*What the task requires*. Among the lines below, some may contain the string "transmediale". Say how many do, and give nothing besides the number.
*** Opening of Data for this exercise ***
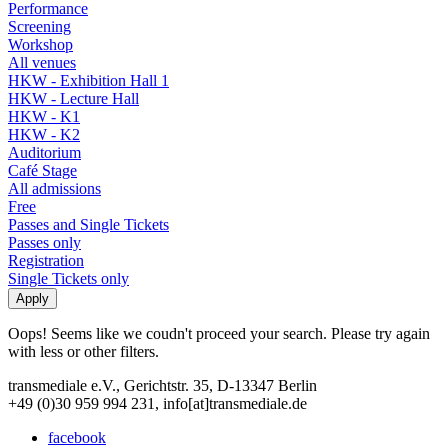
Performance
Screening
Workshop
All venues
HKW - Exhibition Hall 1
HKW - Lecture Hall
HKW - K1
HKW - K2
Auditorium
Café Stage
All admissions
Free
Passes and Single Tickets
Passes only
Registration
Single Tickets only
Oops! Seems like we coudn't proceed your search. Please try again
with less or other filters.
transmediale e.V., Gerichtstr. 35, D-13347 Berlin
+49 (0)30 959 994 231, info[at]transmediale.de
facebook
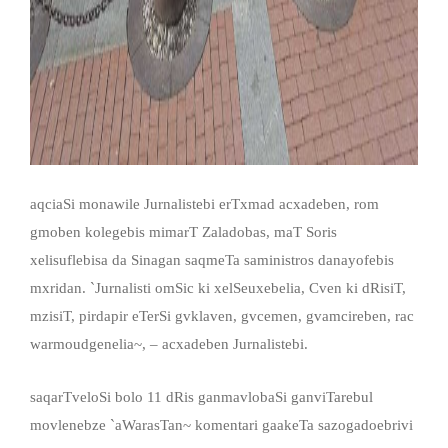
aqciaSi monawile Jurnalistebi erTxmad acxadeben, rom
gmoben kolegebis mimarT Zaladobas, maT Soris
xelisuflebisa da Sinagan saqmeTa saministros danayofebis
mxridan. `Jurnalisti omSic ki xelSeuxebelia, Cven ki dRisiT,
mzisiT, pirdapir eTerSi gvklaven, gvcemen, gvamcireben, rac
warmoudgenelia~, – acxadeben Jurnalistebi.
saqarTveloSi bolo 11 dRis ganmavlobaSi ganviTarebul
movlenebze `aWarasTan~ komentari gaakeTa sazogadoebrivi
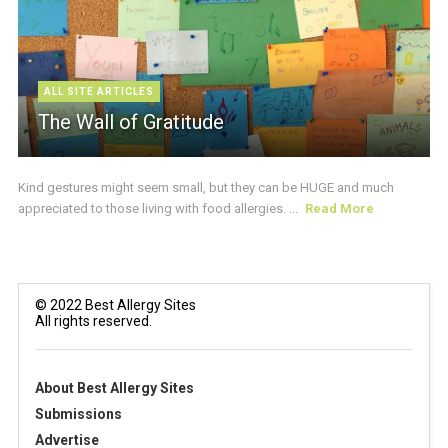
ALL SITE ARTICLES
The Wall of Gratitude
Kind gestures might seem small, but they can be HUGE and much
appreciated to those living with food allergies. ...
Read More
© 2022 Best Allergy Sites
All rights reserved.
About Best Allergy Sites
Submissions
Advertise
*** Close of Data for this exercise ***
*Task result*. 2